TL;DR;
Possible but not nesseserily worth it.
Introduction
Its possible, but it is a bit questionable whether its actually practical or saves you any time. See when you photograph a section you get into measurement, and measurement is hard. Even just photographing that you get a easily traceable image needs some careful thinking about setup. In addition you get into trouble with noise, and distortions caused by lens and not entirely perpendicular camera shooting angle. You can handle all this but its quite much work. Also you need much more than one shape for this setup to be beneficial.
Photographing better
Even so there is quite much you can do for the photography session.
- Using the scanner as suggested by user Mikhail V eliminates many of your problems. Its not prone to perspective distortions (except to one caused by uneven cut), and comes with its own light setup. The rubbing suggested can also be a good way to make the image flat for photography too. You get the scale.
- Use a lens with a flat focus plane. Most macro lenses do but most general purpose and portrait lenses do not.
- Use a lens with a long focal length, the longer focal length the more like a orthographic your projection will be and the more uniform your lens distortion. You can also photograph form further away and use less of the resolution area of the lens for same effect.
- Use a tripod.
- Use a marker/brush to make the surface you want to capture colored. This will make it easier to see and photograph the end. And makes a huge difference in the masking stage (and can in fact eliminate it entirely).
- Use a diffuser on your light, or use a soft box for photographing.
- Print a checkerboard on the background so that you can correct for distortions and perspective errors. Also would be good if the object is a flat slice but you can not have everything.
- Include a scale in your image on the plane your trying to capture. Images captured by a camera lose scale information.
In general its best to actually spend time on the photo shoot to get things correct as it saves you lot of time in the masking stage.
Digital conversion of image to
You can simply do this in Photoshop, the process is pretty easy. Once you have selected the area you want to capture, and have a selection tool enabled. Right click on your canvas and choose Make Work Path..., this will simply trace the selection edge.

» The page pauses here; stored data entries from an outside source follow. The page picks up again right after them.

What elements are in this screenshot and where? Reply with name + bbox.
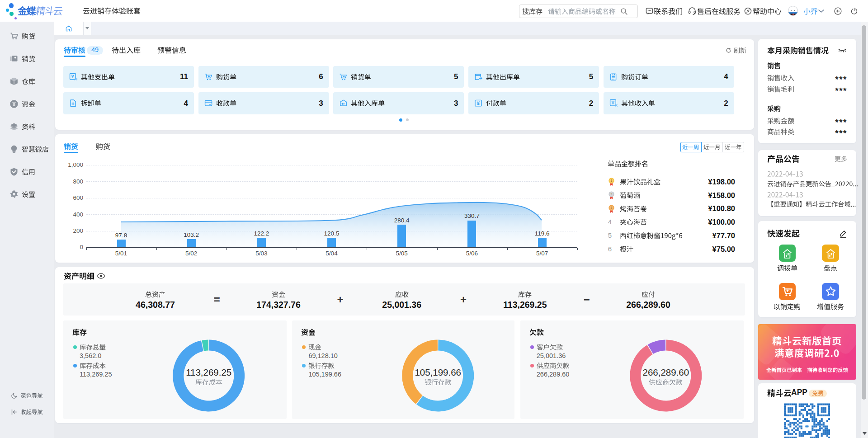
svg-text:1: 1 <box>611 179 613 182</box>
svg-text:2: 2 <box>611 193 613 196</box>
svg-text:3: 3 <box>611 206 613 209</box>
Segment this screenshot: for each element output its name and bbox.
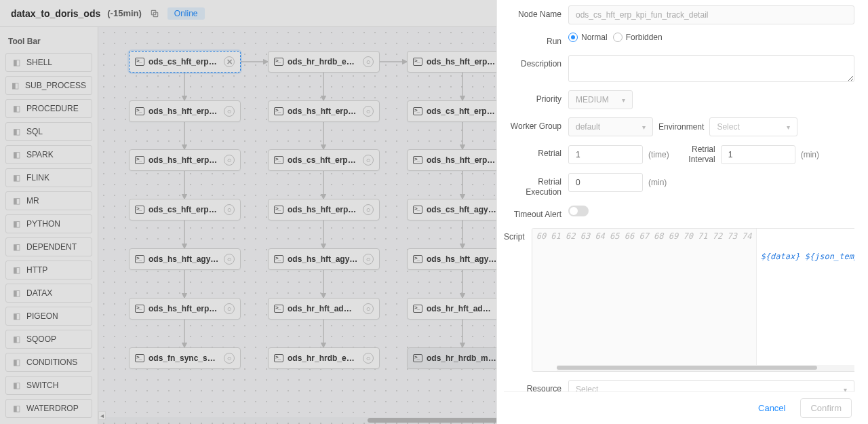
node-action-icon[interactable]: ○ [224,254,235,265]
retrial-execution-unit: (min) [648,178,667,187]
node-label: ods_hs_hft_erp_fun... [149,155,220,165]
tool-item-dependent[interactable]: ◧DEPENDENT [5,237,92,256]
priority-select[interactable]: MEDIUM ▾ [568,90,633,109]
shell-icon [135,255,144,263]
chevron-down-icon: ▾ [787,123,790,131]
workflow-node[interactable]: ods_hs_hft_erp_cou...○ [268,199,380,220]
node-action-icon[interactable]: ○ [363,254,374,265]
node-name-input[interactable] [568,5,854,24]
tool-item-flink[interactable]: ◧FLINK [5,168,92,187]
label-script: Script [504,228,525,242]
code-body[interactable]: ${datax} ${json_temp} -p "-Djob_byte_siz… [757,229,854,371]
tool-item-label: SQOOP [26,334,56,344]
workflow-node[interactable]: ods_hs_hft_agy_bui...○ [129,248,241,270]
label-run: Run [504,33,561,47]
retrial-interval-input[interactable] [721,145,795,164]
workflow-node[interactable]: ods_hr_hft_adm_ml_...○ [268,298,380,320]
worker-group-select[interactable]: default ▾ [568,117,653,136]
node-action-icon[interactable]: ○ [224,303,235,314]
procedure-icon: ◧ [12,104,21,113]
tool-item-waterdrop[interactable]: ◧WATERDROP [5,399,92,418]
shell-icon [274,354,283,362]
run-radio-forbidden[interactable]: Forbidden [613,33,663,42]
resource-select[interactable]: Select ▾ [568,380,854,391]
label-node-name: Node Name [504,5,561,20]
environment-select[interactable]: Select ▾ [709,117,797,136]
workflow-node[interactable]: ods_hs_hft_erp_fun...○ [129,298,241,320]
retrial-input[interactable] [568,145,643,164]
node-action-icon[interactable]: ○ [224,204,235,215]
node-action-icon[interactable]: ○ [363,106,374,117]
tool-item-mr[interactable]: ◧MR [5,191,92,210]
pigeon-icon: ◧ [12,311,21,321]
script-editor[interactable]: 60 61 62 63 64 65 66 67 68 69 70 71 72 7… [532,228,854,372]
tool-item-shell[interactable]: ◧SHELL [5,53,92,72]
node-action-icon[interactable]: ○ [363,204,374,215]
tool-item-datax[interactable]: ◧DATAX [5,284,92,303]
scrollbar-thumb[interactable] [557,366,817,370]
tool-item-sql[interactable]: ◧SQL [5,122,92,141]
conditions-icon: ◧ [12,358,21,367]
workflow-node[interactable]: ods_hr_hrdb_eEvent...○ [268,347,380,369]
copy-icon[interactable] [149,7,161,20]
node-action-icon[interactable]: ○ [224,106,235,117]
node-label: ods_hr_hrdb_eEmplo... [288,57,359,66]
shell-icon [135,156,144,164]
node-label: ods_hr_hft_adm_fun... [427,304,498,313]
node-label: ods_hs_hft_erp_fun... [427,57,498,66]
node-action-icon[interactable]: ○ [363,56,374,67]
node-action-icon[interactable]: ○ [224,155,235,166]
switch-icon: ◧ [12,381,21,390]
node-label: ods_cs_hft_erp_kpi... [149,57,220,66]
confirm-button[interactable]: Confirm [800,398,852,418]
python-icon: ◧ [12,219,21,229]
tool-item-spark[interactable]: ◧SPARK [5,145,92,164]
node-action-icon[interactable]: ○ [224,353,235,364]
node-label: ods_cs_hft_erp_fun... [427,107,498,116]
mr-icon: ◧ [12,196,21,206]
workflow-node[interactable]: ods_hs_hft_erp_bui...○ [129,100,241,122]
shell-icon [274,107,283,115]
timeout-alert-switch[interactable] [568,206,589,216]
node-action-icon[interactable]: ✕ [224,56,235,67]
spark-icon: ◧ [12,150,21,159]
workflow-node[interactable]: ods_hs_hft_erp_fun...○ [268,100,380,122]
tool-item-label: CONDITIONS [26,358,77,367]
tool-item-sub_process[interactable]: ◧SUB_PROCESS [5,76,92,95]
tool-item-conditions[interactable]: ◧CONDITIONS [5,353,92,372]
label-worker-group: Worker Group [504,117,561,132]
tool-item-python[interactable]: ◧PYTHON [5,214,92,233]
label-priority: Priority [504,90,561,104]
panel-footer: Cancel Confirm [504,391,854,424]
workflow-node[interactable]: ods_cs_hft_erp_kpi...✕ [129,51,241,73]
tool-item-sqoop[interactable]: ◧SQOOP [5,330,92,349]
node-action-icon[interactable]: ○ [363,353,374,364]
workflow-node[interactable]: ods_hs_hft_agy_bui...○ [268,248,380,270]
workflow-node[interactable]: ods_cs_hft_erp_fun...○ [268,149,380,171]
node-action-icon[interactable]: ○ [363,303,374,314]
retrial-execution-input[interactable] [568,173,643,192]
resource-placeholder: Select [576,385,598,391]
workflow-node[interactable]: ods_hr_hrdb_eEmplo...○ [268,51,380,73]
description-textarea[interactable] [568,55,854,82]
workflow-node[interactable]: ods_cs_hft_erp_fun...○ [129,199,241,220]
tool-item-switch[interactable]: ◧SWITCH [5,376,92,395]
workflow-node[interactable]: ods_fn_sync_sales_...○ [129,347,241,369]
radio-dot-icon [613,33,623,42]
tool-item-http[interactable]: ◧HTTP [5,261,92,280]
http-icon: ◧ [12,265,21,275]
node-action-icon[interactable]: ○ [363,155,374,166]
cancel-button[interactable]: Cancel [750,399,793,417]
tool-item-procedure[interactable]: ◧PROCEDURE [5,99,92,118]
tool-item-pigeon[interactable]: ◧PIGEON [5,307,92,326]
node-label: ods_hs_hft_erp_aud... [427,155,498,165]
run-radio-normal[interactable]: Normal [568,33,608,42]
shell-icon [135,107,144,115]
collapse-sidebar-icon[interactable]: ◂ [98,411,106,420]
editor-horizontal-scrollbar[interactable] [557,365,854,371]
priority-value: MEDIUM [576,95,609,104]
node-label: ods_hs_hft_agy_pre... [427,254,498,264]
workflow-node[interactable]: ods_hs_hft_erp_fun...○ [129,149,241,171]
node-settings-panel: Node Name Run Normal Forbidden [496,0,868,424]
tool-item-label: SWITCH [26,381,58,390]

Image 1: Before and after making selection a work path
You can then use File → Export → Path to Illustrator this will create an old AI file that is in postscript format. You can either open it in illustrator (or copy paste the path) and save it as DXF and then read it in form there. Or you can just read the postscript file in AutoCAD with many available importers. (or write your own the format is fairly trivial)

Image 2: Resulting quickly masked image path in AutoCAD, image lost scale and could have been done better in first place with better source images.
Now the results aren't stellar because your source image is bad, one can do much better with more advanced masking techniques*. In general the results will not be super good as all your actual geometric flaws are in the image and round holes will no longer be round for example. And the design is supposed to depict the ideal object. But in general if you take precautions and work your photography session slightly more then you can use a camera as a cheap coordinate measuring device (look up stereo geometry).
But in this case i think you'd be better off taking the object in one hand and calipers in the other. I mean I wouldn't scan this thing, but your mileage may differ.
* Some of which use manual tracing which you wnated to avoid.